I was going to pop this in after message 92 but I thought you guys needed a rest.
Have a rest, Arach. Hi, Brian, I think you are representing a view with too broad a brush. If billions of people believe Genesis, etc. to be literal history, then we`d better include modifiers to point the way to a closer approximation to the truth. Thus, recorded traditions might become ‘cultural’ history versus ‘what-really-happened’-- ‘defined’ history. On a scale of 1-100, cultural history might score in the low twenties as against defined history which might climb up the other end of the scale depending on the number and strength of alternative sources verifying the original claim.
So we would have a possible knowledge of the culture and psychology of a particular group of people at some point in time, but no more till other sources verify any or all the concepts or characters. Did it happen? Possibly. Can we confirm it? Even if another source relates to it, is this really confirmation, or a dispersion of a folk tale? Can anything worthwhile be gleaned from a name? Not much. Can anything be gleaned from a folk history? Well, apart from possibly (if it hasn`t been redacted) recording a set of customs and beliefs from an author, which MAY be factual, what other weight can you add?

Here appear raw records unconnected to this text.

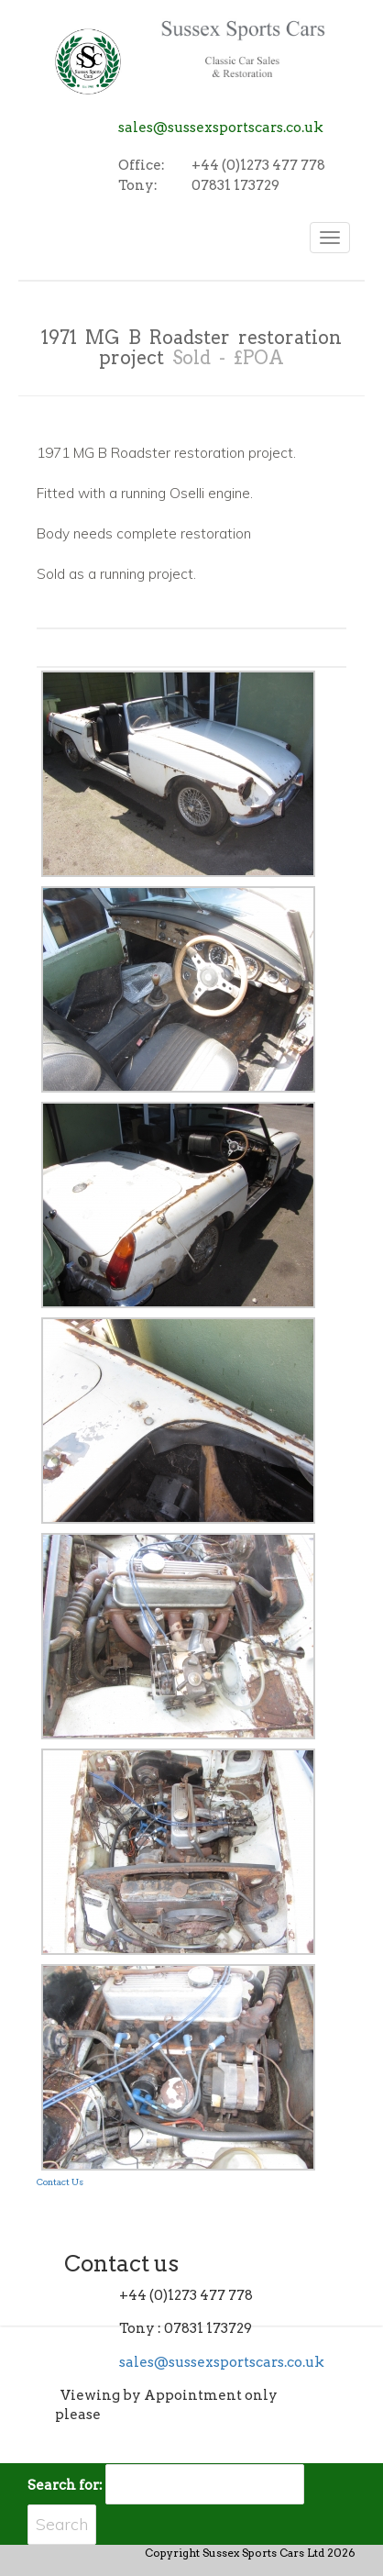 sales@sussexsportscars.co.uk (220, 127)
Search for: (65, 2485)
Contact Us (60, 2181) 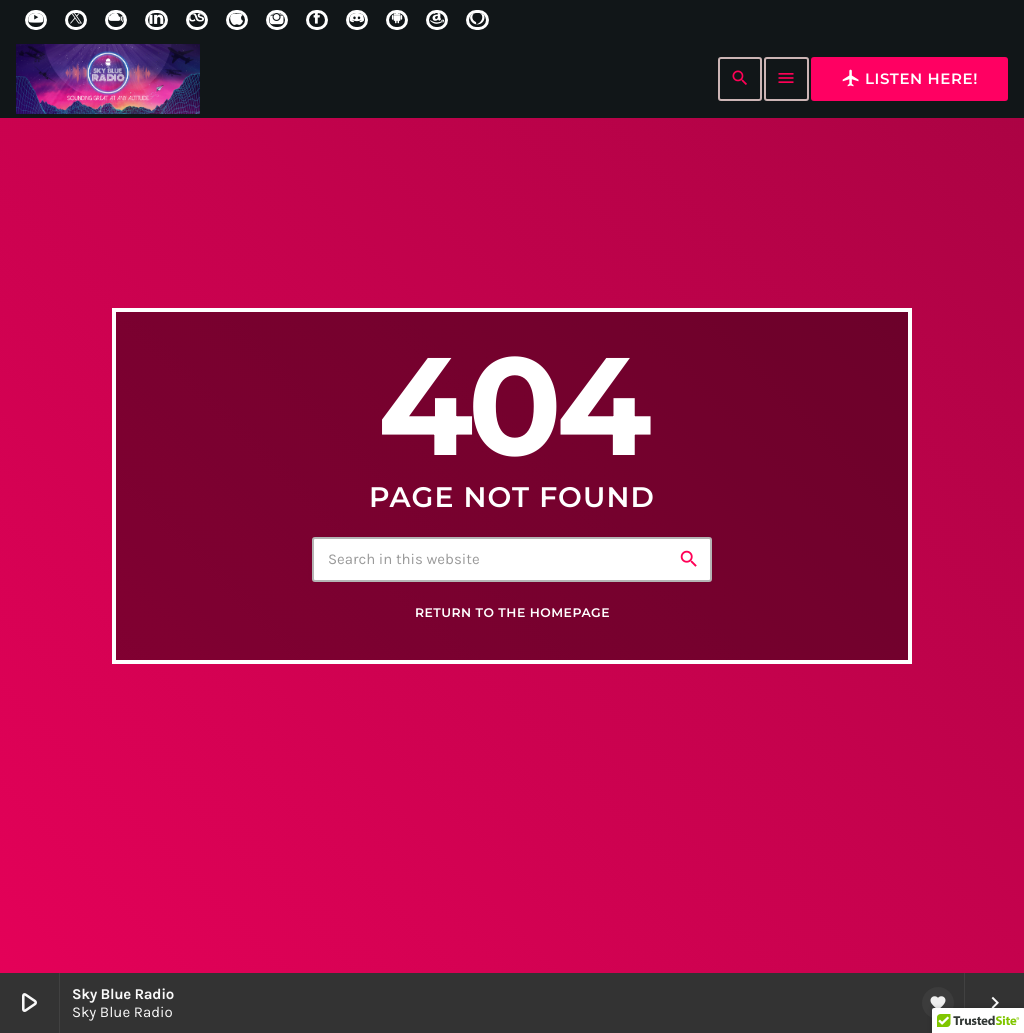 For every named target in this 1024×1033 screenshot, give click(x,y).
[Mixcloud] (116, 20)
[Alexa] (477, 20)
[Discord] (357, 20)
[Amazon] (437, 20)
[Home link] (108, 79)
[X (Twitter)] (76, 20)
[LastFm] (197, 20)
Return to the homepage (512, 612)
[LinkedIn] (156, 20)
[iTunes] (237, 20)
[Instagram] (277, 20)
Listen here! (909, 78)
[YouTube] (36, 20)
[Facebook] (317, 20)
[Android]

Biblical archaeologists used to turn cartwheels if they found pottery with Abraham or other biblical names inscribed, using this as a justification that the Biblical Abraham (or other characters or events) really existed. To the exclusion of any other explanation. More dispassionate specialists now tend to be less definitive in their claims unless corroborated by extensive digs and a battery of scientific tests. I think we have to pull a much tighter noose around the concept of history when believers use ancient folk tales to justify their actions in the present century.